Now here’s the thing: not all provinces have the 103,550 averaged population, but you can’t let them go unrepresented. The lowest populations are in the territories, with Nunavut having a mere 33 thousand. If we adjust all the provinces on a “one-per-thirty-thousand” basis we would need to expand the legislature drastically – to 1,166 seats. Who wants the expense of that? If you propose consolidating population centers – such as merging all three territories so one MP gets to represent them all (113,000 people) and make the rule one per 100k you again will have complaints from all over.

Of course we have complaints from all over now.
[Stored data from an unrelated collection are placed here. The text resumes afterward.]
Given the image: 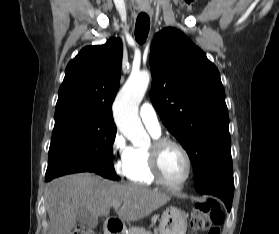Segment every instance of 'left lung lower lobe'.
Listing matches in <instances>:
<instances>
[{
  "mask_svg": "<svg viewBox=\"0 0 279 234\" xmlns=\"http://www.w3.org/2000/svg\"><path fill=\"white\" fill-rule=\"evenodd\" d=\"M197 191L202 194L219 197L225 203L227 210H231L234 193V180L231 182L216 181L198 189Z\"/></svg>",
  "mask_w": 279,
  "mask_h": 234,
  "instance_id": "1",
  "label": "left lung lower lobe"
}]
</instances>
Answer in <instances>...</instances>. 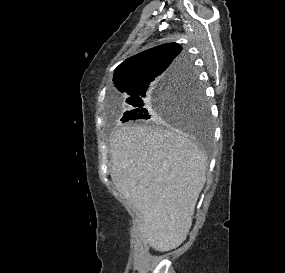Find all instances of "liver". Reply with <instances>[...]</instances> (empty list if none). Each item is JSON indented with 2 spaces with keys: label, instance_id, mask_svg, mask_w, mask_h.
<instances>
[{
  "label": "liver",
  "instance_id": "6515ba94",
  "mask_svg": "<svg viewBox=\"0 0 285 273\" xmlns=\"http://www.w3.org/2000/svg\"><path fill=\"white\" fill-rule=\"evenodd\" d=\"M111 179L144 217L145 241L160 252L180 246L206 182V154L174 129L126 125L111 137Z\"/></svg>",
  "mask_w": 285,
  "mask_h": 273
}]
</instances>
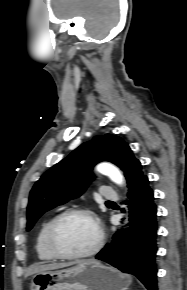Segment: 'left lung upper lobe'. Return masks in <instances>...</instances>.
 Returning <instances> with one entry per match:
<instances>
[{
  "label": "left lung upper lobe",
  "mask_w": 187,
  "mask_h": 290,
  "mask_svg": "<svg viewBox=\"0 0 187 290\" xmlns=\"http://www.w3.org/2000/svg\"><path fill=\"white\" fill-rule=\"evenodd\" d=\"M101 161L120 167L129 188L143 175L140 161L123 139L112 134L95 136L50 168L35 183L27 208V231L43 213L84 193L94 178L92 167Z\"/></svg>",
  "instance_id": "5c2ea615"
}]
</instances>
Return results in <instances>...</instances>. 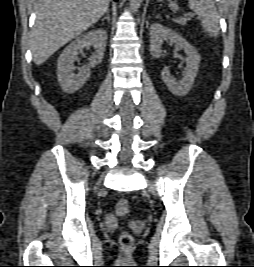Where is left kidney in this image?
I'll return each mask as SVG.
<instances>
[{"label":"left kidney","mask_w":254,"mask_h":267,"mask_svg":"<svg viewBox=\"0 0 254 267\" xmlns=\"http://www.w3.org/2000/svg\"><path fill=\"white\" fill-rule=\"evenodd\" d=\"M164 40L174 43L176 49L184 50L187 54L185 59L186 68L181 80H177L171 75L167 67L162 70V79L170 92L177 96H184L190 91L194 83L199 69L200 55L197 50L177 32L159 23H154L150 27V53L153 57L158 58L162 55L161 45Z\"/></svg>","instance_id":"5707ae66"}]
</instances>
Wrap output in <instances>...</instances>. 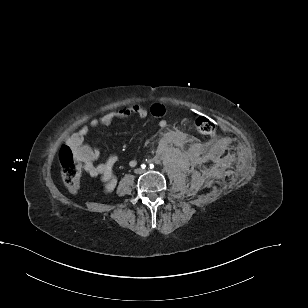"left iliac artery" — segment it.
Wrapping results in <instances>:
<instances>
[{
  "label": "left iliac artery",
  "instance_id": "44dca946",
  "mask_svg": "<svg viewBox=\"0 0 308 308\" xmlns=\"http://www.w3.org/2000/svg\"><path fill=\"white\" fill-rule=\"evenodd\" d=\"M154 167V165L153 164H150V168H153Z\"/></svg>",
  "mask_w": 308,
  "mask_h": 308
}]
</instances>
They’d be different complaints if the House was divided up more fairly, but it would be a more accurate representation of the population.
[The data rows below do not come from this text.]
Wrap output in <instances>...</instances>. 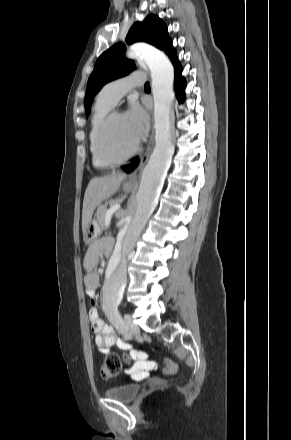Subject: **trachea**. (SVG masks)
Segmentation results:
<instances>
[{"mask_svg":"<svg viewBox=\"0 0 291 440\" xmlns=\"http://www.w3.org/2000/svg\"><path fill=\"white\" fill-rule=\"evenodd\" d=\"M144 87H145V88H150V83H149V82H146L145 85H144Z\"/></svg>","mask_w":291,"mask_h":440,"instance_id":"trachea-1","label":"trachea"}]
</instances>
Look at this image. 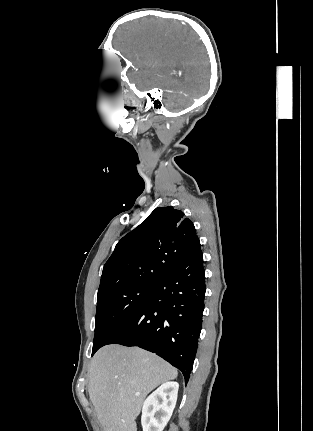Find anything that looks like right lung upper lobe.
Segmentation results:
<instances>
[{
	"label": "right lung upper lobe",
	"instance_id": "obj_1",
	"mask_svg": "<svg viewBox=\"0 0 313 431\" xmlns=\"http://www.w3.org/2000/svg\"><path fill=\"white\" fill-rule=\"evenodd\" d=\"M196 240L195 227L181 210L156 208L117 243L104 265L97 299L126 288L158 285Z\"/></svg>",
	"mask_w": 313,
	"mask_h": 431
}]
</instances>
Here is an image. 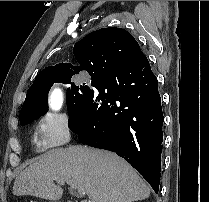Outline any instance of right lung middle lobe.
<instances>
[{
    "label": "right lung middle lobe",
    "mask_w": 209,
    "mask_h": 202,
    "mask_svg": "<svg viewBox=\"0 0 209 202\" xmlns=\"http://www.w3.org/2000/svg\"><path fill=\"white\" fill-rule=\"evenodd\" d=\"M72 76L73 75H66V76H58L51 78L38 94V97L41 99L42 104L35 105L21 111L20 121L23 122L21 125L32 123L40 116H43L47 113L48 92L54 82H62L64 84L71 85L67 88V93H66L68 115L70 119L78 116L83 110L87 98L90 97L94 93V91L86 84L76 85L75 83L71 82ZM95 83L96 80L92 79L91 85L94 86Z\"/></svg>",
    "instance_id": "right-lung-middle-lobe-1"
}]
</instances>
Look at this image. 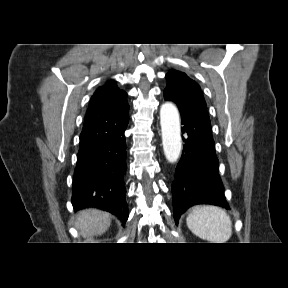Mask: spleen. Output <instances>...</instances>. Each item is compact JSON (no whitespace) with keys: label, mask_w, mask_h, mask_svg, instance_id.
Segmentation results:
<instances>
[{"label":"spleen","mask_w":288,"mask_h":288,"mask_svg":"<svg viewBox=\"0 0 288 288\" xmlns=\"http://www.w3.org/2000/svg\"><path fill=\"white\" fill-rule=\"evenodd\" d=\"M186 223L192 233L211 243H225L232 235L229 215L216 206L195 207L186 218Z\"/></svg>","instance_id":"1"}]
</instances>
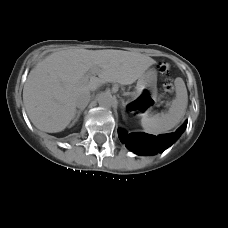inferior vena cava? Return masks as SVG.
Wrapping results in <instances>:
<instances>
[{
	"label": "inferior vena cava",
	"mask_w": 228,
	"mask_h": 228,
	"mask_svg": "<svg viewBox=\"0 0 228 228\" xmlns=\"http://www.w3.org/2000/svg\"><path fill=\"white\" fill-rule=\"evenodd\" d=\"M90 101V92L89 91H81L78 92L75 96V105L79 109H84Z\"/></svg>",
	"instance_id": "inferior-vena-cava-1"
}]
</instances>
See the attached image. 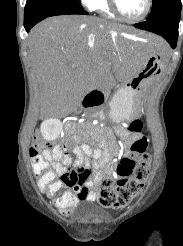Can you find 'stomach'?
<instances>
[{"mask_svg": "<svg viewBox=\"0 0 183 246\" xmlns=\"http://www.w3.org/2000/svg\"><path fill=\"white\" fill-rule=\"evenodd\" d=\"M130 43L144 57V62L140 71L126 81L109 101V117L114 123L128 121L140 113L142 97L148 85L163 68V61L158 58L151 42Z\"/></svg>", "mask_w": 183, "mask_h": 246, "instance_id": "1", "label": "stomach"}]
</instances>
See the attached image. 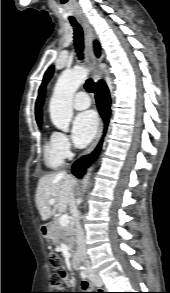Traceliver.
<instances>
[{
  "mask_svg": "<svg viewBox=\"0 0 170 293\" xmlns=\"http://www.w3.org/2000/svg\"><path fill=\"white\" fill-rule=\"evenodd\" d=\"M76 183V179L65 172L45 175L39 179L36 205L43 221L50 219L57 211L63 213L69 206L71 208V196ZM51 199H55L53 209L49 204Z\"/></svg>",
  "mask_w": 170,
  "mask_h": 293,
  "instance_id": "liver-1",
  "label": "liver"
}]
</instances>
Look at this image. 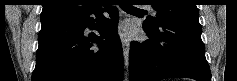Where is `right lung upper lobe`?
Here are the masks:
<instances>
[{"label": "right lung upper lobe", "instance_id": "right-lung-upper-lobe-1", "mask_svg": "<svg viewBox=\"0 0 237 81\" xmlns=\"http://www.w3.org/2000/svg\"><path fill=\"white\" fill-rule=\"evenodd\" d=\"M92 6L91 0H44L41 22L77 15Z\"/></svg>", "mask_w": 237, "mask_h": 81}]
</instances>
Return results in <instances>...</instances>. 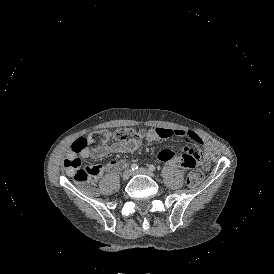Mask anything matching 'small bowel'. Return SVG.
Listing matches in <instances>:
<instances>
[{"label": "small bowel", "mask_w": 274, "mask_h": 274, "mask_svg": "<svg viewBox=\"0 0 274 274\" xmlns=\"http://www.w3.org/2000/svg\"><path fill=\"white\" fill-rule=\"evenodd\" d=\"M171 137H180L185 141L195 145L197 153L190 151L189 149H179V143L177 140H172L170 148L158 149L155 152V157L158 160H164L171 167H185L189 169H196L199 167L197 158L201 159V165L204 168H209L210 158L207 155V148L202 138L193 131L182 129H170L166 127H152L145 133V139L148 142H155L160 139H166ZM140 146V142H114L106 145H98L93 147H85L81 152L83 158L99 159L107 154L111 153H128L134 151ZM124 165V161H113L106 166H100V173L104 170L120 168ZM99 173V174H100Z\"/></svg>", "instance_id": "small-bowel-1"}]
</instances>
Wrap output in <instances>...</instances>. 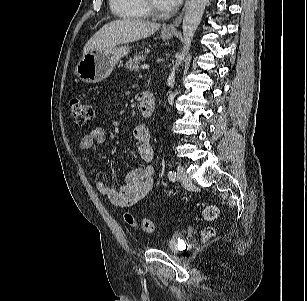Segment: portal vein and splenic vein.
Wrapping results in <instances>:
<instances>
[{"label":"portal vein and splenic vein","instance_id":"portal-vein-and-splenic-vein-1","mask_svg":"<svg viewBox=\"0 0 307 301\" xmlns=\"http://www.w3.org/2000/svg\"><path fill=\"white\" fill-rule=\"evenodd\" d=\"M149 67H150V66H149L148 64H143V65H141V68H142V69H145V70H146V69H149Z\"/></svg>","mask_w":307,"mask_h":301}]
</instances>
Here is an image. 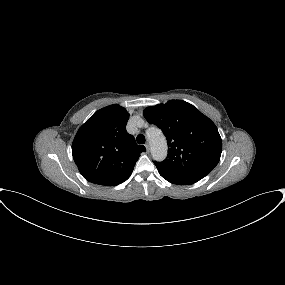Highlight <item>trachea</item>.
I'll use <instances>...</instances> for the list:
<instances>
[{
	"mask_svg": "<svg viewBox=\"0 0 285 285\" xmlns=\"http://www.w3.org/2000/svg\"><path fill=\"white\" fill-rule=\"evenodd\" d=\"M136 140H137V143H139V144H144L145 143V137L142 134H139L137 136Z\"/></svg>",
	"mask_w": 285,
	"mask_h": 285,
	"instance_id": "trachea-1",
	"label": "trachea"
}]
</instances>
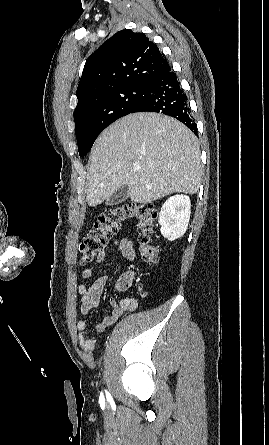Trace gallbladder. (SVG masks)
Instances as JSON below:
<instances>
[{
	"instance_id": "obj_1",
	"label": "gallbladder",
	"mask_w": 269,
	"mask_h": 445,
	"mask_svg": "<svg viewBox=\"0 0 269 445\" xmlns=\"http://www.w3.org/2000/svg\"><path fill=\"white\" fill-rule=\"evenodd\" d=\"M129 197L128 187L126 185L118 188L106 201V205L113 206L124 202Z\"/></svg>"
}]
</instances>
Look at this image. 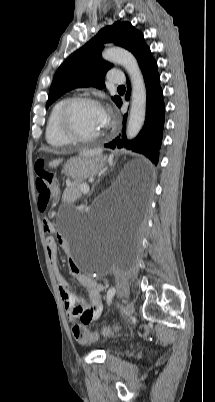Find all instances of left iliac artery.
I'll return each instance as SVG.
<instances>
[{
    "mask_svg": "<svg viewBox=\"0 0 215 402\" xmlns=\"http://www.w3.org/2000/svg\"><path fill=\"white\" fill-rule=\"evenodd\" d=\"M115 292H116V290H115L114 287H111V288L108 290V292H107V303H108V305L111 303L112 298H113L114 295H115Z\"/></svg>",
    "mask_w": 215,
    "mask_h": 402,
    "instance_id": "left-iliac-artery-1",
    "label": "left iliac artery"
}]
</instances>
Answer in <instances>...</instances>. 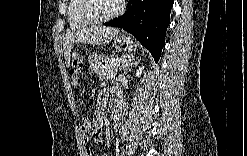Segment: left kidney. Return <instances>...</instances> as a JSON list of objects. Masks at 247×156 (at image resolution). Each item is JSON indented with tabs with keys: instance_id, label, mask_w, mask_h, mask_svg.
<instances>
[{
	"instance_id": "1",
	"label": "left kidney",
	"mask_w": 247,
	"mask_h": 156,
	"mask_svg": "<svg viewBox=\"0 0 247 156\" xmlns=\"http://www.w3.org/2000/svg\"><path fill=\"white\" fill-rule=\"evenodd\" d=\"M144 67H139L138 70H136V77H140L143 72Z\"/></svg>"
}]
</instances>
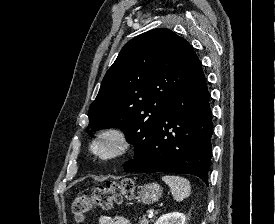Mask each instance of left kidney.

One of the other representation problems is that the Senate is a bad imitation of England’s House of Lords; every senator being a political appointee representing whatever party put him there and not the area he’s allegedly assigned to. Thus there is no “balancing up” provided by a provincially representative ‘upper house’ as there is in the USA. Further to that, the MPs are strictly party-bound as well. In fact we do not elect representatives of the constituency so much as cheerleaders for our favourite dictator. A ‘free vote’ in the legislature is a rare thing, and perhaps that is the first reform that needs to be made.

If I were to list out the four most important reforms Canada needs they would be these:

1). free vote for all MPs on every issue; 2). more equitable representation of the population by the House of Commons; 3). reformation of the Senate as a by-Province elected body; 4). directly elected Prime Minister instead of party leader dictatorship.

The likelihood of any such change happening is near nil, as the people who would have to vote for the changes are the ones in power and rarely does anyone in a position of power voluntarily abdicate that power in favour of fairness and the risk of losing that power.

But they might want to remember the other method of political reform, which is even less pleasant.